Dr James Chapa, a fistula surgeon at the Comprehensive Community Based Rehabilitation in Tanzania (CCBRT), where Jesca is currently receiving treatment, explains to Your Health the occurence of fistula.
He says that fistula is caused by unattended, prolonged and obstructed labour associated with delays in seeking and receiving appropriate and adequate birth care.
Statistics from CCBRT shows that, for every woman who dies, 20 or more are injured or disabled. One of the most serious injuries of childbearing is obstetric fistula. It is estimated that more than 2 million women and girls live with the condition globally.
Tanzania records 3000 new cases each year, but only 1500 cases are treated.
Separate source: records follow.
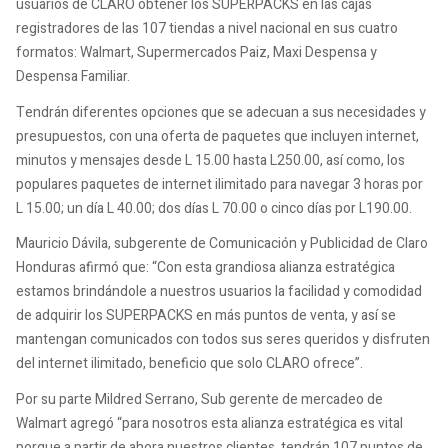
usuarios de CLARO obtener los SUPERPACKS en las cajas
registradores de las 107 tiendas a nivel nacional en sus cuatro
formatos: Walmart, Supermercados Paiz, Maxi Despensa y
Despensa Familiar.
Tendrán diferentes opciones que se adecuan a sus necesidades y
presupuestos, con una oferta de paquetes que incluyen internet,
minutos y mensajes desde L 15.00 hasta L250.00, así como, los
populares paquetes de internet ilimitado para navegar 3 horas por
L 15.00; un día L 40.00; dos días L 70.00 o cinco días por L190.00.
Mauricio Dávila, subgerente de Comunicación y Publicidad de Claro
Honduras afirmó que: “Con esta grandiosa alianza estratégica
estamos brindándole a nuestros usuarios la facilidad y comodidad
de adquirir los SUPERPACKS en más puntos de venta, y así se
mantengan comunicados con todos sus seres queridos y disfruten
del internet ilimitado, beneficio que solo CLARO ofrece”.
Por su parte Mildred Serrano, Sub gerente de mercadeo de
Walmart agregó “para nosotros esta alianza estratégica es vital
porque a partir de ahora nuestros clientes tendrán 107 puntos de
This makes a total of 1500 unattended patients every year.
Responding to such an increase in the number of fistula cases among the marginalised women and girls, Dr Hashina Begum, the United Nations Population Fund (UNFPA) representative says that, UNFPA and its partners launched the global ‘Campaign to End Fistula’ in 2003 that aims at reducing the ongoing maternal death and injury.
The campaign works in more than 50 countries across Africa, Asia, Latin America and Arab region to prevent and treat fistula, to rehabilitate and empower fistula survivors.
Over the past 13 years, UNFPA has directly supported more than 85,000 surgical repairs for women and girls, while partner agencies have supported thousands more.
“Many women and girls who suffer from fistula are excluded from daily community life and often abandoned by their husbands and families, isolating them socially and emotionally, making it also difficult to maintain a source of income or support, thus deepening their poverty and magnifying their suffering,” she says.
Ending fistula is a high priority for UNFPA. Working with our partners in the Campaign to End Fistula, we have made progress towards eliminating fistula through prevention, treatment and social reintegration, she adds.
Dr Chapa says that, in East Africa, Rwanda records very few new cases in a year, that is 415 new cases. Kenya also has 3,000 new cases every year. Uganda has 1,900, while Burundi has between 1000 – 2000 cases.
Dr Chapa adds that in overcoming new cases of fistula, women should avoid early childhood marriages, they should go for family planning, they should deliver babies at a well-equipped health centre and a well-balanced diet should be made available during the growing stages of the girl child.
With Jesca’s case, she has successfully completed her first surgery and is currently waiting for the second one. “After my first surgery, I have already witnessed some improvements, for example, the frequency of uncontrolled urination has reduced to a greater extent,” Jesca says.
As Jesca looks forward to her second surgery, she already feels and looks confident.